[Inference] Factor makeRequestOptions logic (huggingface#1107)

SBrandeis · aykutkardas · commit acdafc9bcc43 · 2025-01-20T20:47:19.000+03:00
- Update the `makeRequestOptions` function to make the logic (hopefully) more readable; especially since huggingface#1077 - Stop support of model URLs - Update tapes
diff --git a/packages/inference/src/lib/makeRequestOptions.ts b/packages/inference/src/lib/makeRequestOptions.ts
@@ -2,8 +2,8 @@ import { FAL_AI_API_BASE_URL, FAL_AI_MODEL_IDS } from "../providers/fal-ai";
 import { REPLICATE_API_BASE_URL, REPLICATE_MODEL_IDS } from "../providers/replicate";
 import { SAMBANOVA_API_BASE_URL, SAMBANOVA_MODEL_IDS } from "../providers/sambanova";
 import { TOGETHER_API_BASE_URL, TOGETHER_MODEL_IDS } from "../providers/together";
-import { INFERENCE_PROVIDERS, type InferenceTask, type Options, type RequestArgs } from "../types";
-import { omit } from "../utils/omit";
+import type { InferenceProvider } from "../types";
+import type { InferenceTask, Options, RequestArgs } from "../types";
 import { HF_HUB_URL } from "./getDefaultTask";
 import { isUrl } from "./isUrl";
 
@@ -31,62 +31,49 @@ export async function makeRequestOptions(
 		chatCompletion?: boolean;
 	}
 ): Promise<{ url: string; info: RequestInit }> {
-	const { accessToken, endpointUrl, provider, ...otherArgs } = args;
-	let { model } = args;
+	const { accessToken, endpointUrl, provider: maybeProvider, model: maybeModel, ...otherArgs } = args;
+	const provider = maybeProvider ?? "hf-inference";
+
 	const { forceTask, includeCredentials, taskHint, wait_for_model, use_cache, dont_load_model, chatCompletion } =
 		options ?? {};
 
-	const headers: Record<string, string> = {};
-	if (accessToken) {
-		headers["Authorization"] = provider === "fal-ai" ? `Key ${accessToken}` : `Bearer ${accessToken}`;
+	if (endpointUrl && provider !== "hf-inference") {
+		throw new Error(`Cannot use endpointUrl with a third-party provider.`);
 	}
-
-	if (!model && !tasks && taskHint) {
-		const res = await fetch(`${HF_HUB_URL}/api/tasks`);
-
-		if (res.ok) {
-			tasks = await res.json();
-		}
+	if (forceTask && provider !== "hf-inference") {
+		throw new Error(`Cannot use forceTask with a third-party provider.`);
 	}
-
-	if (!model && tasks && taskHint) {
-		const taskInfo = tasks[taskHint];
-		if (taskInfo) {
-			model = taskInfo.models[0].id;
-		}
+	if (maybeModel && isUrl(maybeModel)) {
+		throw new Error(`Model URLs are no longer supported.

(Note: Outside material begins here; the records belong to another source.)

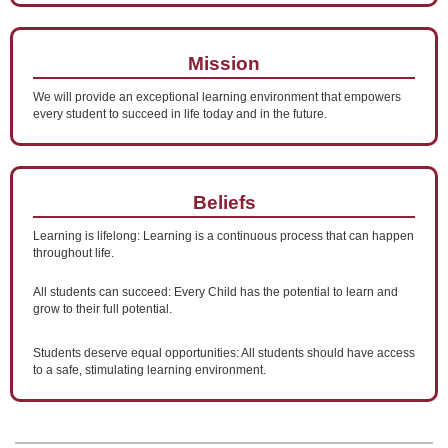
Mission
We will provide an exceptional learning environment that empowers
every student to succeed in life today and in the future.
Beliefs
Learning is lifelong: Learning is a continuous process that can happen
throughout life.
All students can succeed: Every Child has the potential to learn and
grow to their full potential.
Students deserve equal opportunities: All students should have access
to a safe, stimulating learning environment.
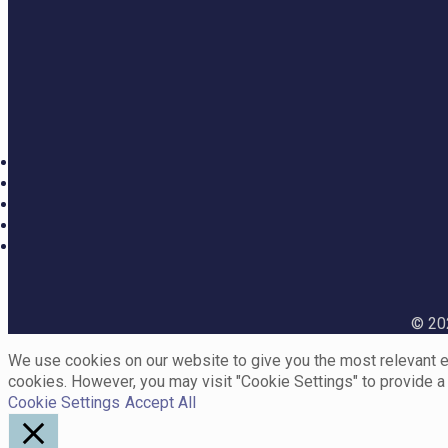
© 202
We use cookies on our website to give you the most relevant ex
cookies. However, you may visit "Cookie Settings" to provide a
Cookie Settings
Accept All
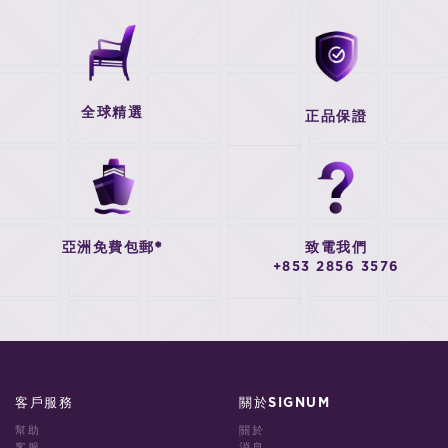
全球精選
正品保證
亞洲免費包郵*
致電我們
+853 2856 3576
客戶服務
關於SIGNUM
幫助
關於
客服
消息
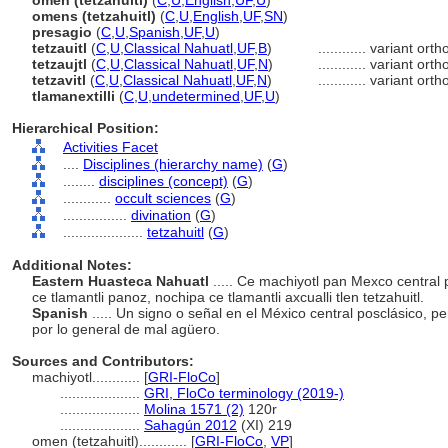
omen (tetzahuitl)
(
C
,
U
,
English
,
UF
,
U
)
omens (tetzahuitl)
(
C
,
U
,
English
,
UF
,
SN
)
presagio
(
C
,
U
,
Spanish
,
UF
,
U
)
tetzauitl
(
C
,
U
,
Classical Nahuatl
,
UF
,
B
)
............
variant ort
tetzaujtl
(
C
,
U
,
Classical Nahuatl
,
UF
,
N
)
............
variant ort
tetzavitl
(
C
,
U
,
Classical Nahuatl
,
UF
,
N
)
............
variant ort
tlamanextilli
(
C
,
U
,
undetermined
,
UF
,
U
)
Hierarchical Position:
Activities Facet
....
Disciplines (hierarchy name)
(
G
)
........
disciplines (concept)
(
G
)
............
occult sciences
(
G
)
................
divination
(
G
)
....................
tetzahuitl
(
G
)
Additional Notes:
Eastern Huasteca Nahuatl
..... Ce machiyotl pan Mexco central
ce tlamantli panoz, nochipa ce tlamantli axcualli tlen tetzahuitl.
Spanish
..... Un signo o señal en el México central posclásico, 
por lo general de mal agüero.
Sources and Contributors:
machiyotl............
[
GRI-FloCo
]
....................
GRI, FloCo terminology (2019-)
....................
Molina 1571 (2)
120r
....................
Sahagún 2012
(XI) 219
omen (tetzahuitl)............
[
GRI-FloCo
,
VP
]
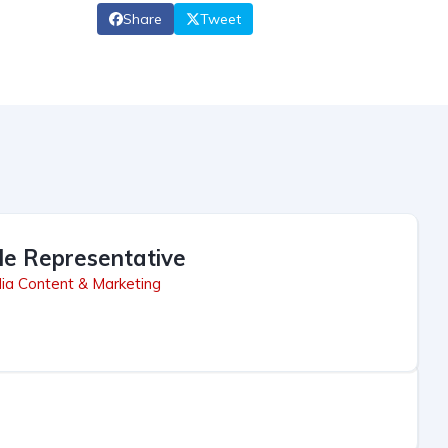
Share
Tweet
le Representative
ia Content & Marketing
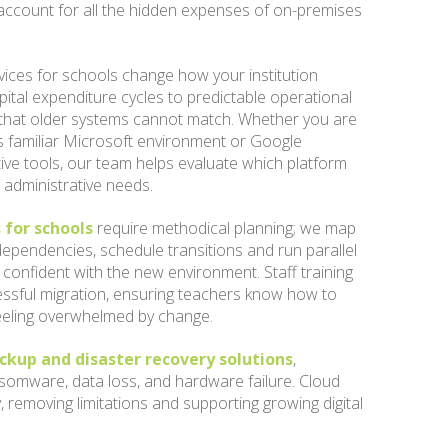
account for all the hidden expenses of on-premises
vices for schools change how your institution
ital expenditure cycles to predictable operational
ity that older systems cannot match. Whether you are
ts familiar Microsoft environment or Google
ive tools, our team helps evaluate which platform
d administrative needs.
 for schools
require methodical planning; we map
 dependencies, schedule transitions and run parallel
 confident with the new environment. Staff training
cessful migration, ensuring teachers know how to
eeling overwhelmed by change.
ckup and disaster recovery solutions
,
somware, data loss, and hardware failure. Cloud
, removing limitations and supporting growing digital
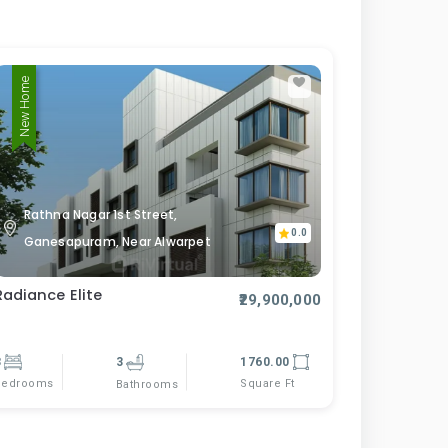
New Home
Rathna Nagar 1st Street,
0.0
Ganesapuram, Near Alwarpet
Radiance Elite
₹29,900,000
3
3
1760.00
Bedrooms
Square Ft
Bathrooms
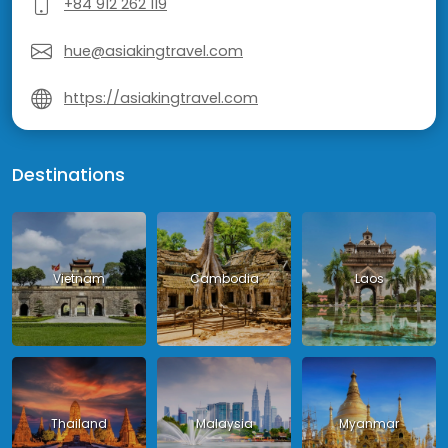
+84 912 262 119
hue@asiakingtravel.com
https://asiakingtravel.com
Destinations
Vietnam
Cambodia
Laos
Thailand
Malaysia
Myanmar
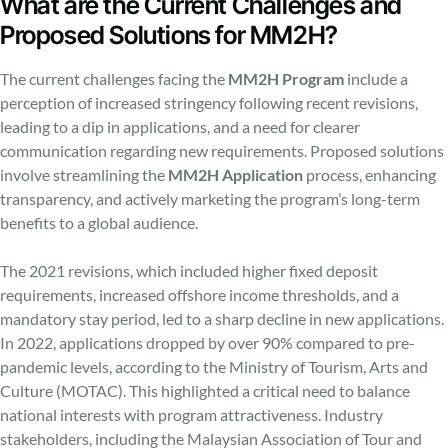
What are the Current Challenges and
Proposed Solutions for MM2H?
The current challenges facing the
MM2H Program
include a
perception of increased stringency following recent revisions,
leading to a dip in applications, and a need for clearer
communication regarding new requirements. Proposed solutions
involve streamlining the
MM2H Application
process, enhancing
transparency, and actively marketing the program’s long-term
benefits to a global audience.
The 2021 revisions, which included higher fixed deposit
requirements, increased offshore income thresholds, and a
mandatory stay period, led to a sharp decline in new applications.
In 2022, applications dropped by over 90% compared to pre-
pandemic levels, according to the Ministry of Tourism, Arts and
Culture (MOTAC). This highlighted a critical need to balance
national interests with program attractiveness. Industry
stakeholders, including the Malaysian Association of Tour and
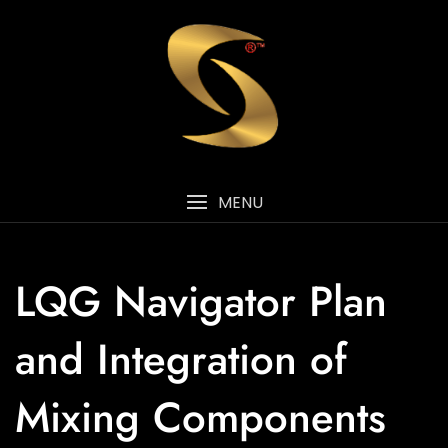
MENU
LQG Navigator Plan
and Integration of
Mixing Components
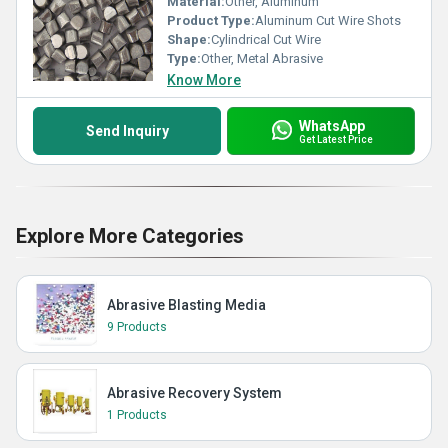
Material:
Other, Aluminum
Product Type:
Aluminum Cut Wire Shots
Shape:
Cylindrical Cut Wire
Type:
Other, Metal Abrasive
Know More
WhatsApp
Send Inquiry
Get Latest Price
Explore More Categories
Abrasive Blasting Media
9 Products
Abrasive Recovery System
1 Products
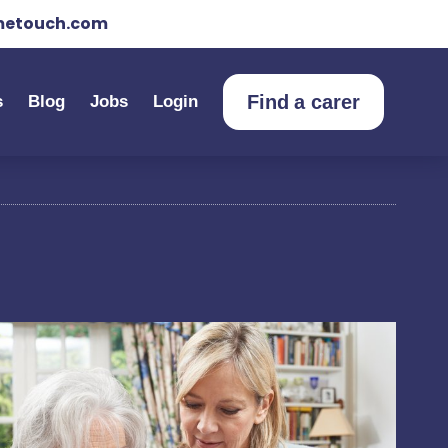
etouch.com
Find a carer
s
Blog
Jobs
Login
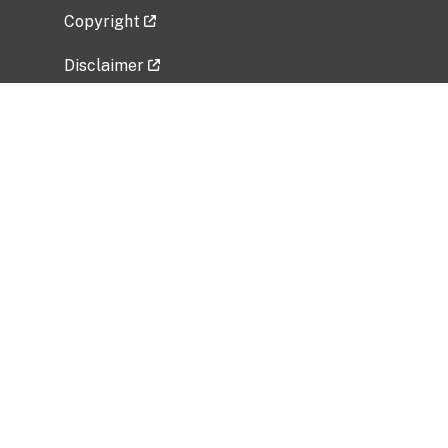
Copyright
Disclaimer
Privacy Policy
Freedom of Information Act (FOIA)
Vulnerability Disclosure Policy
No Fear Act Data
Related Government Websites
National Institute of Allergy and Infectious
Diseases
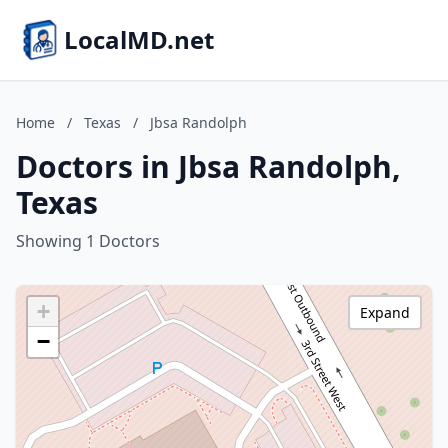
LocalMD.net
Home
/
Texas
/
Jbsa Randolph
Doctors in Jbsa Randolph,
Texas
Showing 1 Doctors
+
Expand
−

Use endpointUrl instead.`);
 	}
 
-	if (!model) {
-		throw new Error("No model provided, and no default model found for this task");
-	}
-	if (provider) {
-		if (!INFERENCE_PROVIDERS.includes(provider)) {
-			throw new Error("Unknown Inference provider");
-		}
-		if (!accessToken) {
-			throw new Error("Specifying an Inference provider requires an accessToken");
+	let model: string;
+	if (!maybeModel) {
+		if (taskHint) {
+			model = mapModel({ model: await loadDefaultModel(taskHint), provider });
+		} else {
+			throw new Error("No model provided, and no default model found for this task");
+			/// TODO : change error message ^
 		}
+	} else {
+		model = mapModel({ model: maybeModel, provider });
+	}
 
-		const modelId = (() => {
-			switch (provider) {
-				case "replicate":
-					return REPLICATE_MODEL_IDS[model];
-				case "sambanova":
-					return SAMBANOVA_MODEL_IDS[model];
-				case "together":
-					return TOGETHER_MODEL_IDS[model]?.id;
-				case "fal-ai":
-					return FAL_AI_MODEL_IDS[model];
-				default:
-					return model;
-			}
-		})();
-
-		if (!modelId) {
-			throw new Error(`Model ${model} is not supported for provider ${provider}`);
-		}
+	const url = endpointUrl
+		? chatCompletion
+			? endpointUrl + `/v1/chat/completions`
+			: endpointUrl
+		: makeUrl({
+				model,
+				provider: provider ?? "hf-inference",
+				taskHint,
+				chatCompletion: chatCompletion ?? false,
+				forceTask,
+		  });
 
-		model = modelId;
+	const headers: Record<string, string> = {};
+	if (accessToken) {
+		headers["Authorization"] = provider === "fal-ai" ? `Key ${accessToken}` : `Bearer ${accessToken}`;
 	}
 
 	const binary = "data" in args && !!args.data;
@@ -95,73 +82,20 @@ export async function makeRequestOptions(
 		headers["Content-Type"] = "application/json";
 	}
 
-	if (wait_for_model) {
-		headers["X-Wait-For-Model"] = "true";
-	}
-	if (use_cache === false) {
-		headers["X-Use-Cache"] = "false";
-	}
-	if (dont_load_model) {
-		headers["X-Load-Model"] = "0";
-	}
-	if (provider === "replicate") {
-		headers["Prefer"] = "wait";
-	}
-
-	let url = (() => {
-		if (endpointUrl && isUrl(model)) {
-			throw new TypeError("Both model and endpointUrl cannot be URLs");
-		}
-		if (isUrl(model)) {
-			console.warn("Using a model URL is deprecated, please use the `endpointUrl` parameter instead");
-			return model;
-		}
-		if (endpointUrl) {
-			return endpointUrl;
+	if (provider === "hf-inference") {
+		if (wait_for_model) {
+			headers["X-Wait-For-Model"] = "true";
 		}
-		if (forceTask) {
-			return `${HF_INFERENCE_API_BASE_URL}/pipeline/${forceTask}/${model}`;
+		if (use_cache === false) {
+			headers["X-Use-Cache"] = "false";
 		}
-		if (provider) {
-			if (!accessToken) {
-				throw new Error("Specifying an Inference provider requires an accessToken");
-			}
-			if (accessToken.startsWith("hf_")) {
-				/// TODO we wil proxy the request server-side (using our own keys) and handle billing for it on the user's HF account.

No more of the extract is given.